From a biblical perspective prohibited foods are NOT food. Let that sink in for a second. So, to speak of a prohibited food is an oxymoron. Let me say that another way. In the Bible, should the subject of food come up, the ONLY thing it is referring to is permitted food because if an item is prohibited, it is not food in the first place. Thus, when the word food is used in the Bible), it is ONLY referring to biblically allowable food as opposed to something that from a scientific standpoint could be used for human consumption without causing our bodies harm.

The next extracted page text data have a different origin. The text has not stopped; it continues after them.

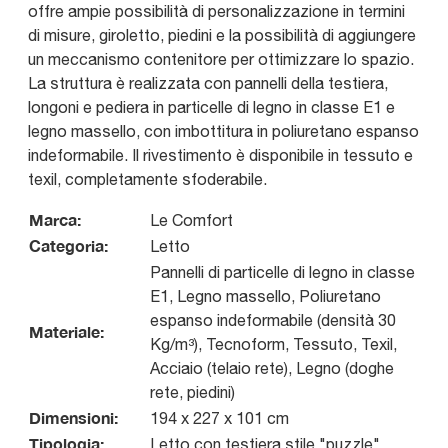
offre ampie possibilità di personalizzazione in termini
di misure, giroletto, piedini e la possibilità di aggiungere
un meccanismo contenitore per ottimizzare lo spazio.
La struttura è realizzata con pannelli della testiera,
longoni e pediera in particelle di legno in classe E1 e
legno massello, con imbottitura in poliuretano espanso
indeformabile. Il rivestimento è disponibile in tessuto e
texil, completamente sfoderabile.
Marca:
Le Comfort
Categoria:
Letto
Pannelli di particelle di legno in classe
E1, Legno massello, Poliuretano
espanso indeformabile (densità 30
Materiale:
Kg/m³), Tecnoform, Tessuto, Texil,
Acciaio (telaio rete), Legno (doghe
rete, piedini)
Dimensioni:
194 x 227 x 101 cm
Tipologia:
Letto con testiera stile "puzzle"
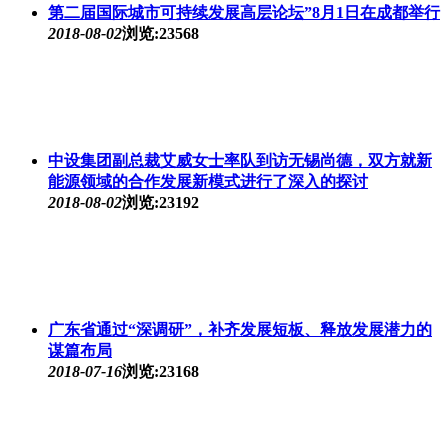
第二届国际城市可持续发展高层论坛”8月1日在成都举行
2018-08-02
浏览:23568
中设集团副总裁艾威女士率队到访无锡尚德，双方就新
能源领域的合作发展新模式进行了深入的探讨
2018-08-02
浏览:23192
广东省通过“深调研”，补齐发展短板、释放发展潜力的
谋篇布局
2018-07-16
浏览:23168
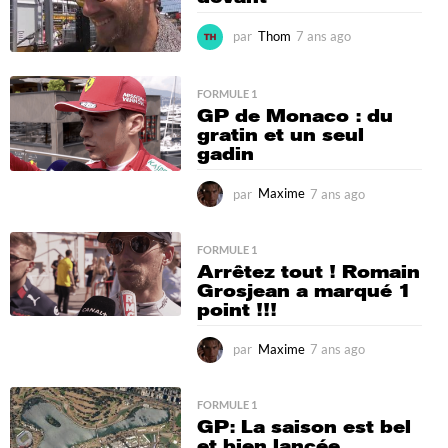
o
par
Thom
7 ans ago
7
a
n
s
FORMULE 1
a
GP de Monaco : du
g
gratin et un seul
o
gadin
par
Maxime
7 ans ago
7
a
n
s
FORMULE 1
Arrêtez tout ! Romain
a
Grosjean a marqué 1
g
point !!!
o
par
Maxime
7 ans ago
7
a
n
s
FORMULE 1
GP: La saison est bel
a
et bien lancée
g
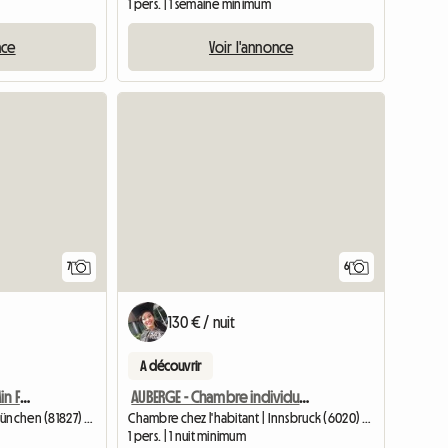
1 pers. | 1 semaine minimum
nce
Voir l'annonce
7
6
130 € / nuit
A découvrir
Chambre Trudering 10 Min Foire
AUBERGE - Chambre individuelle privée avec salle de bain attenante
Chambre chez l'habitant | München (81827) | 15 M2
Chambre chez l'habitant | Innsbruck (6020) | 15 M2
1 pers. | 1 nuit minimum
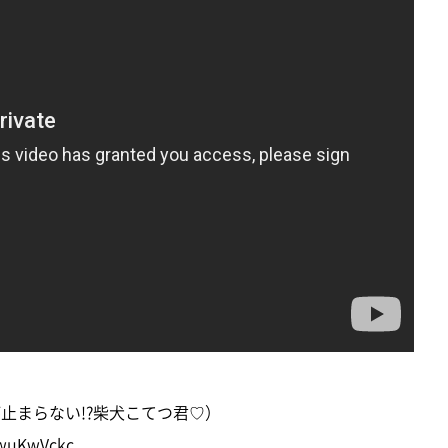
が止まらない!?柴犬こてつ君♡）
BwuKwVckc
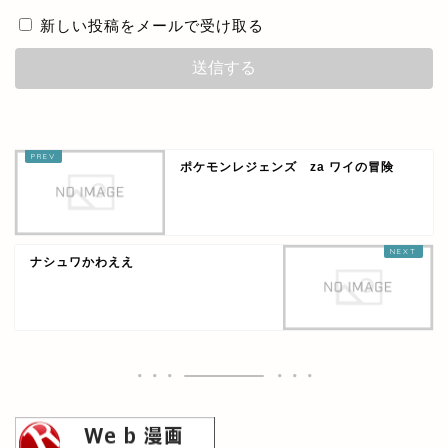
新しい投稿をメールで受け取る
ポケモンレジェンズ za ワイの冒険
ナシュワかわええ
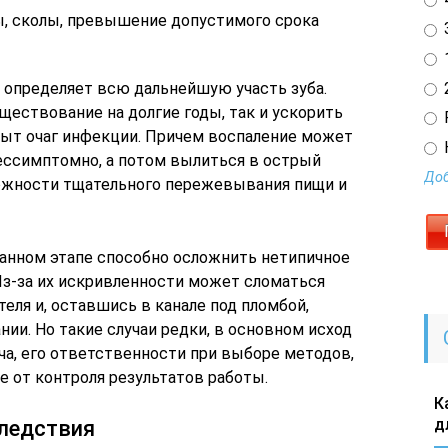
, сколы, превышение допустимого срока
3
1
2
 определяет всю дальнейшую участь зуба.
ществование на долгие годы, так и ускорить
крыт очаг инфекции. Причем воспаление может
ессимптомно, а потом вылиться в острый
Доб
жности тщательного пережевывания пищи и
данном этапе способно осложнить нетипичное
Из-за их искривленности может сломаться
ля и, оставшись в канале под пломбой,
ии. Но такие случаи редки, в основном исход
ча, его ответственности при выборе методов,
е от контроля результатов работы.
К
д
следствия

One final thing and we’ll conclude this study. The biblical kosher dietary laws are part and parcel of God’s moral law code (the Law of Moses), and so to break them is disobedience and sin. On the other hand, the laws of ritual purity (clean and unclean) are usually not considered as sin, and thus the treatment of the person who has become ritually impure due to some kind of contact with something that is impure usually amounts to little more than being immersed in water and then waiting a certain amount of time (usually until the end of the current day). The only time the matter of becoming unclean turns into sin is when a person refuses to follow the biblical prescription for becoming clean again. So, people can become impure without having done anything morally wrong… without sinning in any way. Therefore, a person who has contracted ritual uncleanness doesn’t have to offer a sacrifice because no sin was committed.

As concerns Believers, both our sins and impurities have been accounted for by Yeshua. His blood has atoned for our sins, and He as living water has purified our uncleanness. But that hardly means that the laws of diet and impurity have been done away with.

I pray that as you contemplate what has been explained, you will continue to eat kosher if you have been, and begin to eat kosher if you have not, but either way you now have a better understanding of what is behind it all. For all that we have discussed is God’s law, not mans, and it is our duty as His worshippers to be faithful to Him and obedient to His laws and commands.